The Court further determined that AAM’s Excessive Fine Clause and procedural due process counts suffered from the same speculation issue. Noting that the imposition of $20 million penalties (or three times the value at issue in the settlement agreement) could be appropriate in certain circumstances, the Court determined that AAM’s facial attack on the penalty failed. And because an as-applied analysis requires a balance of the penalty against the infraction, the as-applied pre-enforcement challenge on the penalty provision was too fact-specific to address in the abstract. Similarly, the procedural due process challenge was also premature because AB 824 provides a mechanism by which a party can rebut the anticompetitive presumption of a Paragraph IV settlement, which the Court cannot assess for meaningfulness until it has been employed.
The Court briefly addressed the other elements necessary for an injunction—irreparable harm, public interest, and balance of harms. With respect to irreparable harm, the Court stated that AAM failed to establish that irreparable harm is both likely and imminent.

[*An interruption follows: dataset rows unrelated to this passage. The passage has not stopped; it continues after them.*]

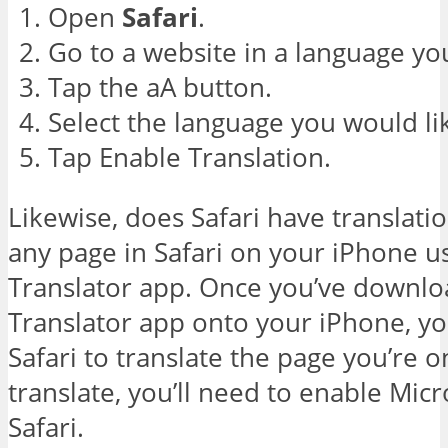
Open
Safari
.
Go to a website in a language you
Tap the aA button.
Select the language you would li
Tap Enable Translation.
Likewise, does Safari have translati
any page in Safari on your iPhone u
Translator app. Once you’ve downlo
Translator app onto your iPhone, yo
Safari to translate the page you’re 
translate, you’ll need to enable Micr
Safari.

Further, the Court explained that “the question of balance of harms and public interest are too speculative at this point for the Court to find that either factor favors Plaintiff, sharply or otherwise.”

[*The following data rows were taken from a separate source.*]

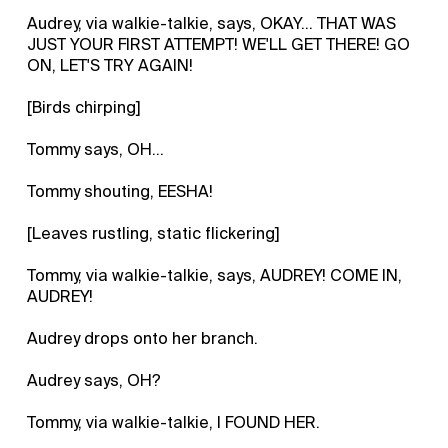
Audrey, via walkie-talkie, says, OKAY... THAT WAS
JUST YOUR FIRST ATTEMPT! WE'LL GET THERE! GO
ON, LET'S TRY AGAIN!
[Birds chirping]
Tommy says, OH...
Tommy shouting, EESHA!
[Leaves rustling, static flickering]
Tommy, via walkie-talkie, says, AUDREY! COME IN,
AUDREY!
Audrey drops onto her branch.
Audrey says, OH?
Tommy, via walkie-talkie, I FOUND HER.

While this decision is a procedural setback for AAM, who has already submitted its Notice of Appeal, it is one that AAM has faced before. In its Maryland challenge, the U.S. District Court for the District of Maryland dismissed AAM’s dormant Commerce Clause claim and denied AAM’s motion for injunctive relief (while allowing a vagueness claim to proceed). AAM appealed, and the Fourth Circuit reversed the district court, holding that the Maryland provision was unconstitutional under the dormant Commerce Clause “because it directly regulates transactions that take place outside of Maryland.” There’s no reason, therefore, for AAM to give up hope just yet. As we noted, the District Court agreed that the same issue arises here.
Clearly, AAM has signaled its intent to fight here. However, while the appeal is pending, AB 824 technically already has gone into effect. So while we wait to see if how the Ninth Circuit reacts to the pre-enforcement challenge argument, we will also be waiting to see how California actually does enforce AB 824. Given the Court’s strong warning about AB 824’s constitutionality in the mine run of cases, we suspect that any enforcement actions taken under AB 824 will be subject to further litigation. But like we said back in September: we will have to wait to see whether AB 824 will survive pre-enforcement litigation, whether it will be considered constitutional when actually applied, and whether it will have any effect on pay-for-delay settlements—or whether California is only dreaming.